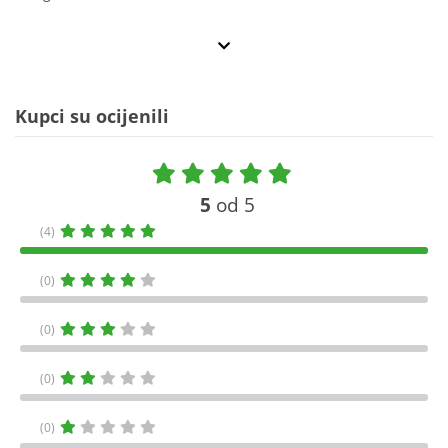
Kupci su ocijenili
5
od 5
(4)
(0)
(0)
(0)
(0)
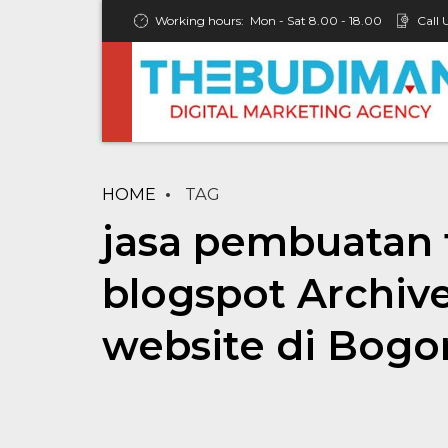
Working hours:
Mon - Sat 8.00 - 18.00
Call 
HOME
TAG
jasa pembuatan 
blogspot Archiv
website di Bogo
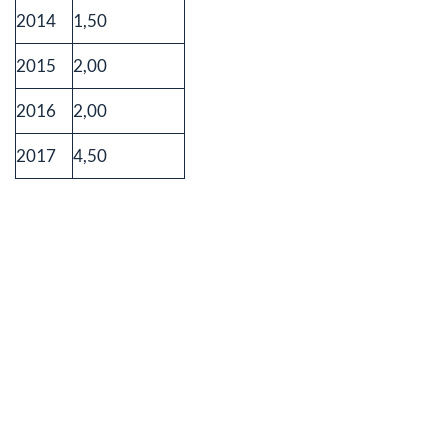
2014
1,50
2015
2,00
2016
2,00
2017
4,50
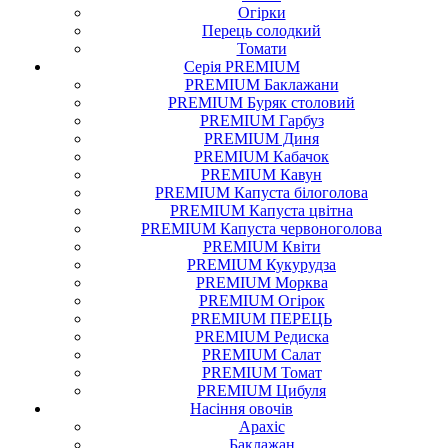
Огірки
Перець солодкий
Томати
Серія PREMIUM
PREMIUM Баклажани
PREMIUM Буряк столовий
PREMIUM Гарбуз
PREMIUM Диня
PREMIUM Кабачок
PREMIUM Кавун
PREMIUM Капуста білоголова
PREMIUM Капуста цвітна
PREMIUM Капуста червоноголова
PREMIUM Квіти
PREMIUM Кукурудза
PREMIUM Морква
PREMIUM Огірок
PREMIUM ПЕРЕЦЬ
PREMIUM Редиска
PREMIUM Салат
PREMIUM Томат
PREMIUM Цибуля
Насіння
овочів
Арахіс
Баклажан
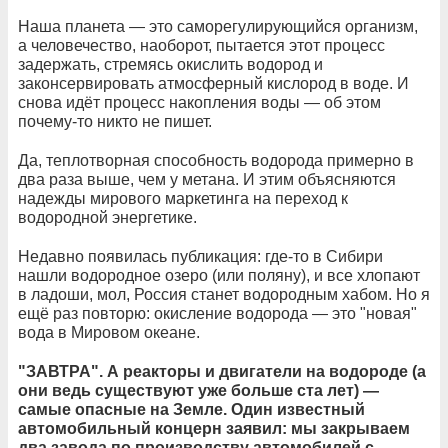
Наша планета — это саморегулирующийся организм,
а человечество, наоборот, пытается этот процесс
задержать, стремясь окислить водород и
законсервировать атмосферный кислород в воде. И
снова идёт процесс накопления воды — об этом
почему-то никто не пишет.
Да, теплотворная способность водорода примерно в
два раза выше, чем у метана. И этим объясняются
надежды мирового маркетинга на переход к
водородной энергетике.
Недавно появилась публикация: где-то в Сибири
нашли водородное озеро (или поляну), и все хлопают
в ладоши, мол, Россия станет водородным хабом. Но я
ещё раз повторю: окисление водорода — это "новая"
вода в Мировом океане.
"ЗАВТРА". А реакторы и двигатели на водороде (а
они ведь существуют уже больше ста лет) —
самые опасные на Земле. Один известный
автомобильный концерн заявил: мы закрываем
два завода по производству автомобилей с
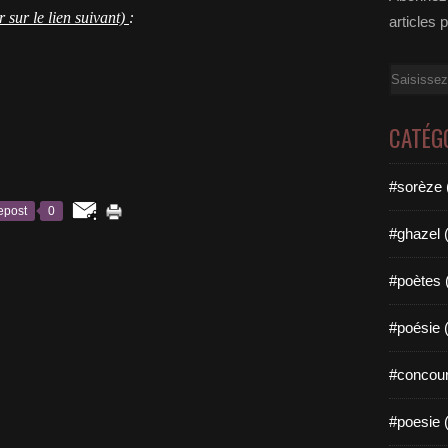
 sur le lien suivant)
:
articles 
Email
CATÉG
#sorèze 
epost
0
#ghazel 
#poètes 
#poésie 
#concour
#poesie 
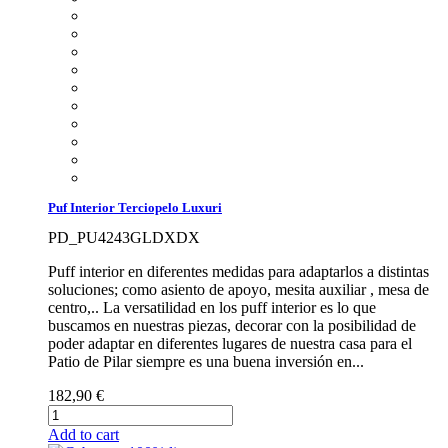
Puf Interior Terciopelo Luxuri
PD_PU4243GLDXDX
Puff interior en diferentes medidas para adaptarlos a distintas
soluciones; como asiento de apoyo, mesita auxiliar , mesa de
centro,.. La versatilidad en los puff interior es lo que
buscamos en nuestras piezas, decorar con la posibilidad de
poder adaptar en diferentes lugares de nuestra casa para el
Patio de Pilar siempre es una buena inversión en...
182,90 €
Add to cart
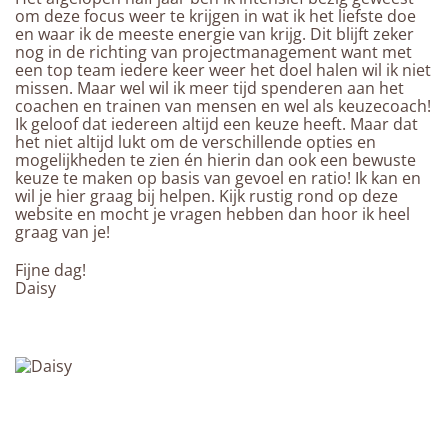
om deze focus weer te krijgen in wat ik het liefste doe
en waar ik de meeste energie van krijg. Dit blijft zeker
nog in de richting van projectmanagement want met
een top team iedere keer weer het doel halen wil ik niet
missen. Maar wel wil ik meer tijd spenderen aan het
coachen en trainen van mensen en wel als keuzecoach!
Ik geloof dat iedereen altijd een keuze heeft. Maar dat
het niet altijd lukt om de verschillende opties en
mogelijkheden te zien én hierin dan ook een bewuste
keuze te maken op basis van gevoel en ratio! Ik kan en
wil je hier graag bij helpen. Kijk rustig rond op deze
website en mocht je vragen hebben dan hoor ik heel
graag van je!
Fijne dag!
Daisy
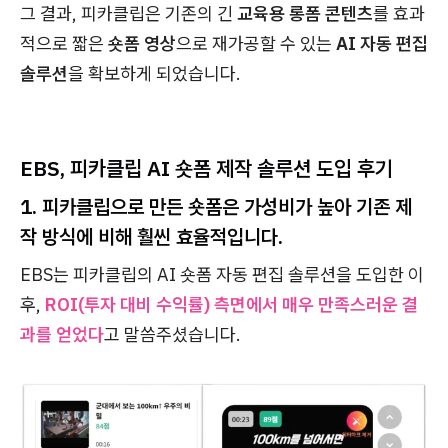
그 결과, 피카클립은 기존의 긴
교육용 롱폼 콘텐츠
를 효과
적으로 짧은
숏폼 영상
으로 재가공할 수 있는
AI 자동 편집
솔루션
을 확보하게 되었습니다.
EBS, 피카클립 AI 숏폼 제작 솔루션 도입 후기
1. 피카클립으로 만든 숏폼은 가성비가 높아 기존 제
작 방식에 비해 훨씬 효율적입니다.
EBS는 피카클립의 AI 숏폼 자동 편집 솔루션을 도입한 이
후,
ROI(투자 대비 수익률) 측면에서 매우 만족스러운 결
과를 얻었다
고 말씀주셨습니다.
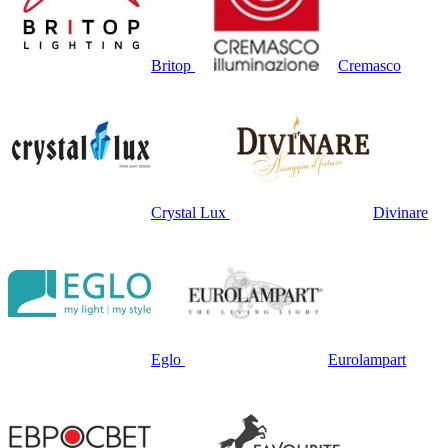
Britop
Cremasco
Crystal Lux
Divinare
Eglo
Eurolampart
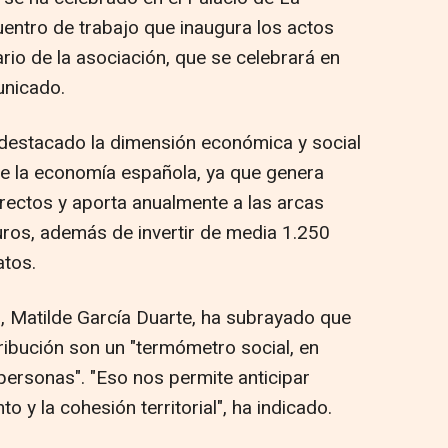
entro de trabajo que inaugura los actos
io de la asociación, que se celebrará en
unicado.
 destacado la dimensión económica y social
 de la economía española, ya que genera
rectos y aporta anualmente a las arcas
uros, además de invertir de media 1.250
atos.
n, Matilde García Duarte, ha subrayado que
ribución son un "termómetro social, en
personas". "Eso nos permite anticipar
o y la cohesión territorial", ha indicado.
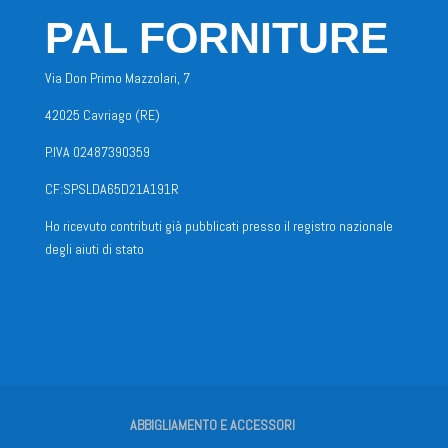
PAL FORNITURE
Via Don Primo Mazzolari, 7
42025 Cavriago (RE)
P.IVA 02487390359
CF:SPSLDA65D21A191R
Ho ricevuto contributi già pubblicati presso il registro nazionale
degli aiuti di stato
ABBIGLIAMENTO E ACCESSORI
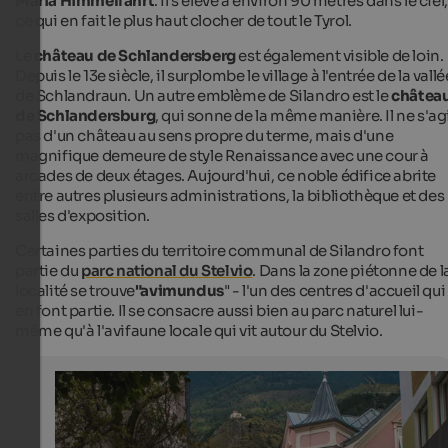
Maria Himmelfahrt
. Il s'élève à environ 90 mètres dans le ciel,
ce qui en fait le plus haut clocher de tout le Tyrol.
Le
château de Schlandersberg
est également visible de loin.
Depuis le 13e siècle, il surplombe le village à l'entrée de la vallé
de Schlandraun. Un autre emblème de Silandro est le
châtea
de Schlandersburg
, qui sonne de la même manière. Il ne s'ag
pas d'un château au sens propre du terme, mais d'une
magnifique demeure de style Renaissance avec une cour à
arcades de deux étages. Aujourd'hui, ce noble édifice abrite
entre autres plusieurs administrations, la bibliothèque et des
salles d'exposition.
Certaines parties du territoire communal de Silandro font
partie du
parc national du Stelvio
. Dans la zone piétonne de l
localité se trouve
"avimundus
" - l'un des centres d'accueil qui
en font partie. Il se consacre aussi bien au parc naturel lui-
même qu'à l'avifaune locale qui vit autour du Stelvio.
Schlanders
The center Schlanders
Internet Consulting - Patrick Kammerlander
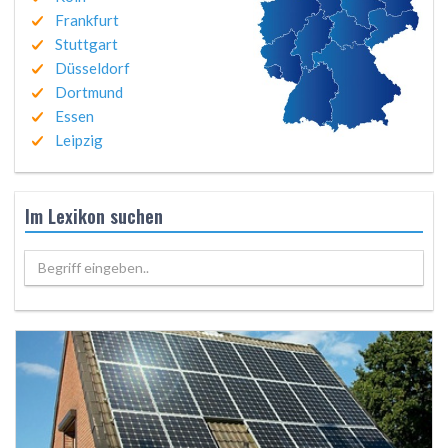
Frankfurt
Stuttgart
Düsseldorf
Dortmund
Essen
Leipzig
Im Lexikon suchen
Begriff eingeben..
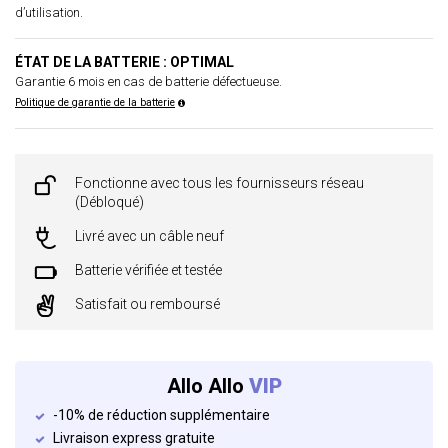
d’utilisation.
ÉTAT DE LA BATTERIE : OPTIMAL
Garantie 6 mois en cas de batterie défectueuse.
Politique de garantie de la batterie
Fonctionne avec tous les fournisseurs réseau
(Débloqué)
Livré avec un câble neuf
Batterie vérifiée et testée
Satisfait ou remboursé
Allo Allo
VIP
-10% de réduction supplémentaire
Livraison express gratuite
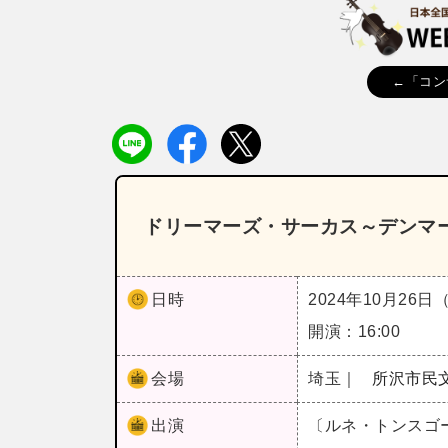
←「コン
ドリーマーズ・サーカス～デンマ
日時
2024年10月26日
開演：16:00
会場
埼玉｜
所沢市民
出演
〔ルネ・トンスゴ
****************
> [TASK TO CARRY OUT]
Wherever the string "social" appears in the listing above, show the whole line.

> [EXERCISE OUTPUT]
 destacado la dimensión económica y social
ribución son un "termómetro social, en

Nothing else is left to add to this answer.